* WHAT THE TASK ASKS:
Text in the records must be reproduced exactly, and pictures must be skipped.
- - - - -
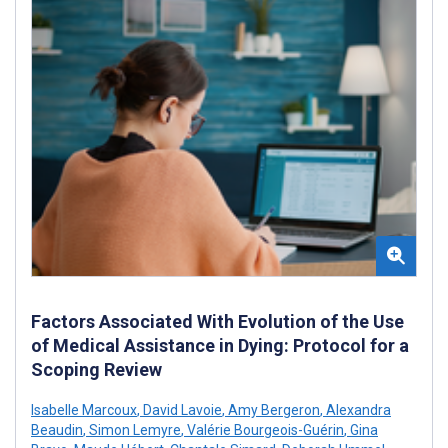
Factors Associated With Evolution of the Use
of Medical Assistance in Dying: Protocol for a
Scoping Review
Isabelle Marcoux
,
David Lavoie
,
Amy Bergeron
,
Alexandra
Beaudin
,
Simon Lemyre
,
Valérie Bourgeois-Guérin
,
Gina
- - - - -
* SOLUTION TO THIS PROBLEM:
Factors Associated With Evolution of the Use
of Medical Assistance in Dying: Protocol for a
Scoping Review
Isabelle Marcoux
,
David Lavoie
,
Amy Bergeron
,
Alexandra
Beaudin
,
Simon Lemyre
,
Valérie Bourgeois-Guérin
,
Gina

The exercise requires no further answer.